Top of Dataset content

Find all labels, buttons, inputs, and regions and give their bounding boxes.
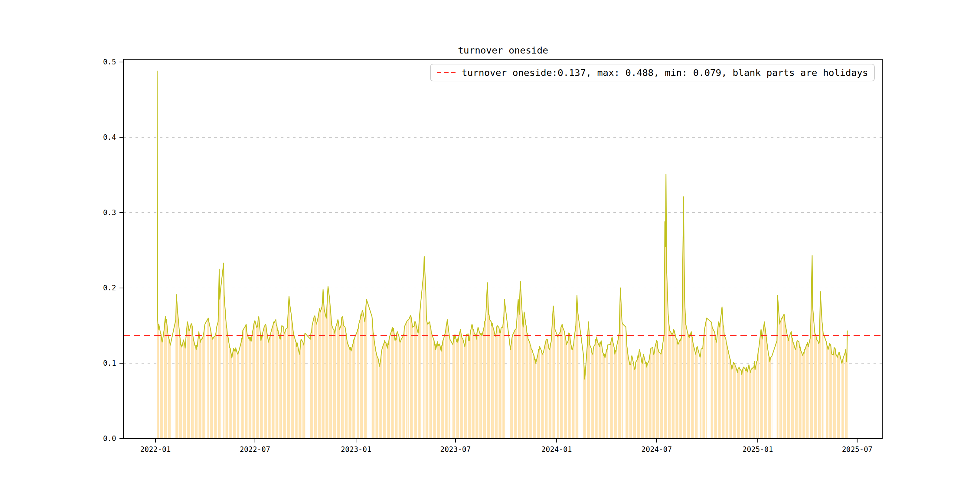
svg-text:2025-01: 2025-01 (743, 445, 773, 454)
svg-text:2024-07: 2024-07 (641, 445, 672, 454)
svg-text:2024-01: 2024-01 (541, 445, 572, 454)
turnover-line (157, 71, 848, 379)
svg-text:2023-07: 2023-07 (440, 445, 471, 454)
svg-text:0.5: 0.5 (103, 58, 116, 66)
legend: turnover_oneside:0.137, max: 0.488, min:… (430, 64, 875, 81)
x-axis-ticks: 2022-012022-072023-012023-072024-012024-… (140, 439, 872, 454)
svg-text:2022-07: 2022-07 (240, 445, 270, 454)
y-axis-ticks: 0.00.10.20.30.40.5 (103, 58, 123, 443)
legend-label: turnover_oneside:0.137, max: 0.488, min:… (461, 67, 868, 78)
svg-text:0.0: 0.0 (103, 434, 116, 443)
daily-bars (157, 71, 848, 439)
legend-dash-icon (437, 72, 455, 73)
svg-text:2025-07: 2025-07 (842, 445, 872, 454)
svg-text:0.1: 0.1 (103, 359, 116, 368)
svg-text:0.4: 0.4 (103, 133, 116, 142)
matplotlib-figure: turnover oneside 0.00.10.20.30.40.52022-… (0, 0, 980, 490)
svg-text:2022-01: 2022-01 (140, 445, 170, 454)
svg-text:2023-01: 2023-01 (341, 445, 371, 454)
svg-text:0.2: 0.2 (103, 284, 116, 292)
gridlines (123, 62, 882, 363)
svg-text:0.3: 0.3 (103, 208, 116, 217)
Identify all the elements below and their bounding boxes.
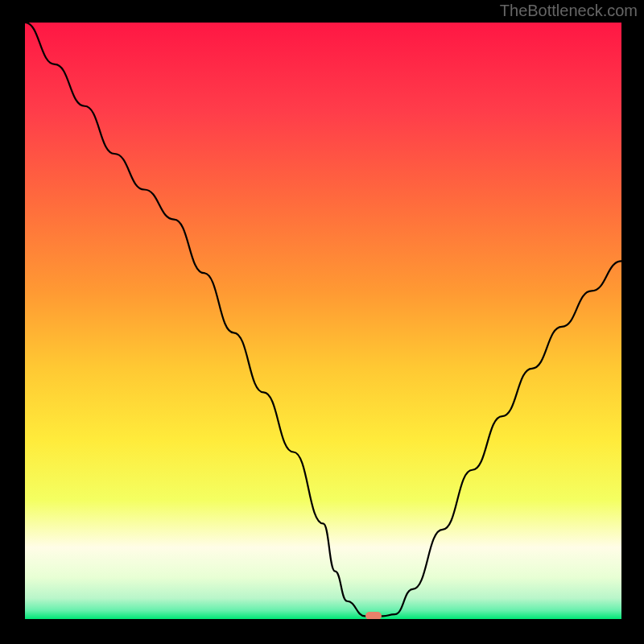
watermark-text: TheBottleneck.com [500, 2, 638, 20]
chart-container: TheBottleneck.com [0, 0, 644, 644]
bottleneck-curve [25, 23, 621, 619]
plot-area [25, 23, 621, 619]
minimum-marker [365, 612, 382, 619]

Bottom of Dataset content

● **Problem description**
Give the entries again, exactly and in full, with no image included.

● **Solution to the problem**
Find all labels, buttons, inputs, and regions and give their bounding boxes.
svg-text:2025-01: 2025-01 (743, 445, 773, 454)
svg-text:2024-07: 2024-07 (641, 445, 672, 454)
svg-text:2024-01: 2024-01 (541, 445, 572, 454)
turnover-line (157, 71, 848, 379)
svg-text:2023-07: 2023-07 (440, 445, 471, 454)
svg-text:0.5: 0.5 (103, 58, 116, 66)
legend: turnover_oneside:0.137, max: 0.488, min:… (430, 64, 875, 81)
x-axis-ticks: 2022-012022-072023-012023-072024-012024-… (140, 439, 872, 454)
svg-text:2022-07: 2022-07 (240, 445, 270, 454)
y-axis-ticks: 0.00.10.20.30.40.5 (103, 58, 123, 443)
legend-label: turnover_oneside:0.137, max: 0.488, min:… (461, 67, 868, 78)
svg-text:0.0: 0.0 (103, 434, 116, 443)
daily-bars (157, 71, 848, 439)
legend-dash-icon (437, 72, 455, 73)
svg-text:2025-07: 2025-07 (842, 445, 872, 454)
svg-text:0.1: 0.1 (103, 359, 116, 368)
svg-text:0.4: 0.4 (103, 133, 116, 142)
matplotlib-figure: turnover oneside 0.00.10.20.30.40.52022-… (0, 0, 980, 490)
svg-text:2022-01: 2022-01 (140, 445, 170, 454)
svg-text:2023-01: 2023-01 (341, 445, 371, 454)
svg-text:0.2: 0.2 (103, 284, 116, 292)
gridlines (123, 62, 882, 363)
svg-text:0.3: 0.3 (103, 208, 116, 217)
Identify all the elements below and their bounding boxes.
watermark-text: TheBottleneck.com [500, 2, 638, 20]
chart-container: TheBottleneck.com [0, 0, 644, 644]
bottleneck-curve [25, 23, 621, 619]
plot-area [25, 23, 621, 619]
minimum-marker [365, 612, 382, 619]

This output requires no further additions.